I have time series data where values increase over time (t) and then become stable: I would like to fit an exponential curve NPQ_Lss = a*(1- exp(-b*t)
. Later I would like to compare the fitted curves between populations (P1
and P2
) to find out if they are significantly different.
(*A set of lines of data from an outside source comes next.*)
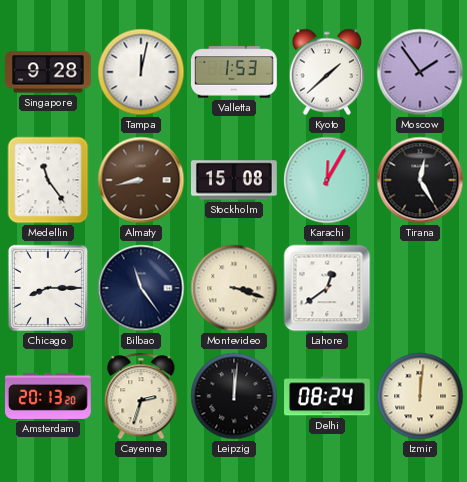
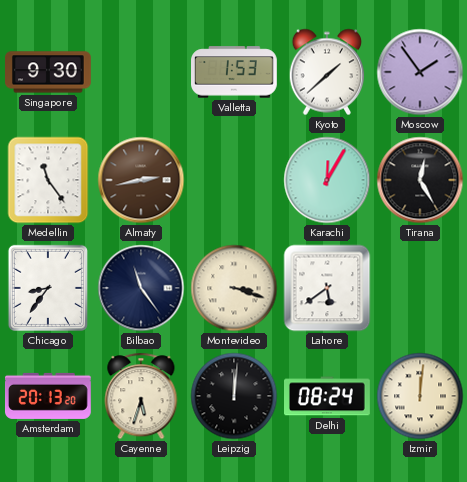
Singapore: 9:28 -> 9:30
Tampa: 12:02 -> none
Almaty: 8:43 -> 2:43
Stockholm: 15:08 -> none
Chicago: 8:15 -> 8:36
Lahore: 12:39 -> 5:39
Cayenne: 2:33 -> 5:33
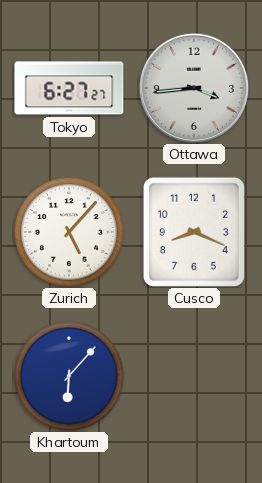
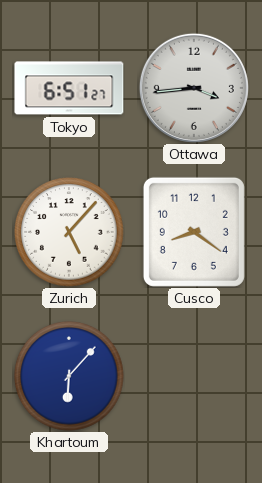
Tokyo: 6:27 -> 6:51
Cusco: 8:19 -> 8:21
How could I do so in R? I understand the limitation that I have few data points.
My data looks like this:
t | NPQ_Lss | Population |
---|---|---|
-2 | 1.777 | P2 |
0 | 2.224 | P2 |
3 | 2.492 | P2 |
5 | 2.384 | P2 |
7 | 2.407 | P2 |
-2 | 1.719 | P1 |
0 | 2.191 | P1 |
3 | 2.418 | P1 |
5 | 2.303 | P1 |
7 | 2.403 | P1 |
In principle,
library(nlme)
fit <- gnls(NPQ_Lss ~ SSasympOrig(t, a, log_b),
data = DF,
params = a + log_b ~ Population)
should fit the model with population-specific parameters. (SS
stands for "self-start", so you shouldn't need to provide starting values if your data are reasonably well-behaved.)
But, it actually doesn't: the main problem here is that your data are actually a terrible match for the curve a*(1-exp(-b*t))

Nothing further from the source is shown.